[[ RECORDED DATA open ]]
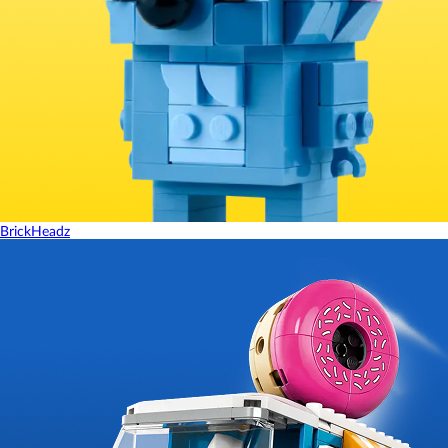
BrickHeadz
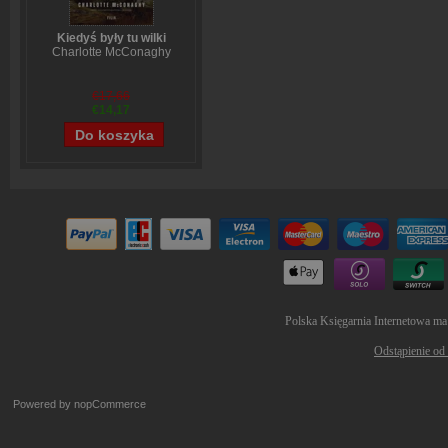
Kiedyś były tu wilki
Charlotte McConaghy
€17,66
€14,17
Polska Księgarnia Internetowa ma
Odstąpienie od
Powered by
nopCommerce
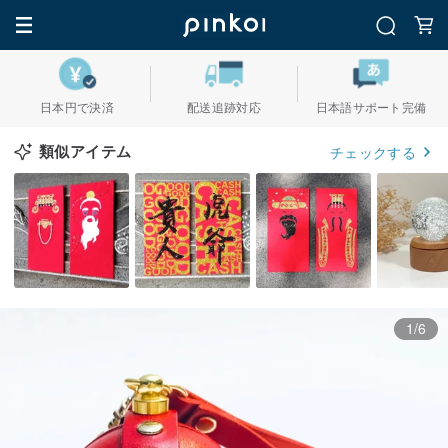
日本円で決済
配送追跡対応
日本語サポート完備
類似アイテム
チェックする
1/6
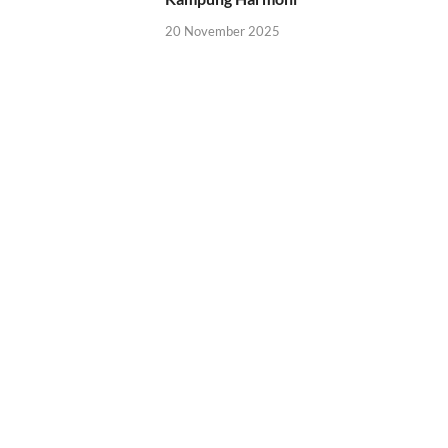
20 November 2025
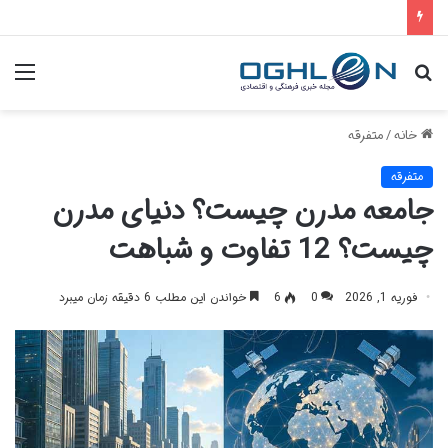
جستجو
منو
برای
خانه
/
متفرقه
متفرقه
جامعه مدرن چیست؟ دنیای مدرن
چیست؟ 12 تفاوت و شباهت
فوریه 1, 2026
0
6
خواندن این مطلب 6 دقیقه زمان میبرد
[[ RECORDED DATA closed ]]
[[ RECORDED DATA open ]]
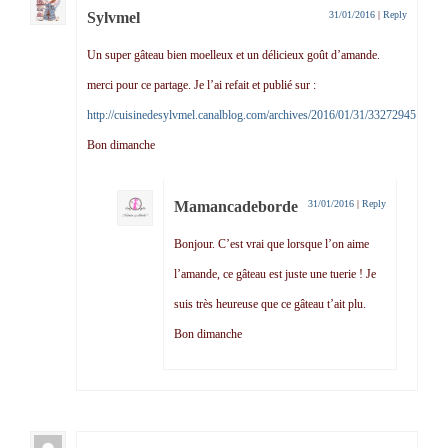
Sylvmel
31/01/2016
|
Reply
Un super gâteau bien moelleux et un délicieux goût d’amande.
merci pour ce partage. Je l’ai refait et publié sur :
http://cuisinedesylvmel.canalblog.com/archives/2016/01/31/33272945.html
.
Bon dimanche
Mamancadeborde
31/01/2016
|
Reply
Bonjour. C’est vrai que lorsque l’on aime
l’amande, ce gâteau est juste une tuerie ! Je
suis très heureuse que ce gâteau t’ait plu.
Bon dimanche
[[ RECORDED DATA closed ]]
[[ RECORDED DATA open ]]
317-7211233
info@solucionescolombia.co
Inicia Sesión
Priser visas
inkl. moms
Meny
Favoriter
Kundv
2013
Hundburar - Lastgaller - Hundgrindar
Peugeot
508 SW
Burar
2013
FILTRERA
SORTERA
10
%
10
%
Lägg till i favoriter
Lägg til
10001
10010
[[ RECORDED DATA closed ]]
--- WORK INSTRUCTION ---
Only the lines with "amande" are needed; find them in the records and copy each one.

--- SOLVED PROBLEM ---
Un super gâteau bien moelleux et un délicieux goût d’amande.
l’amande, ce gâteau est juste une tuerie ! Je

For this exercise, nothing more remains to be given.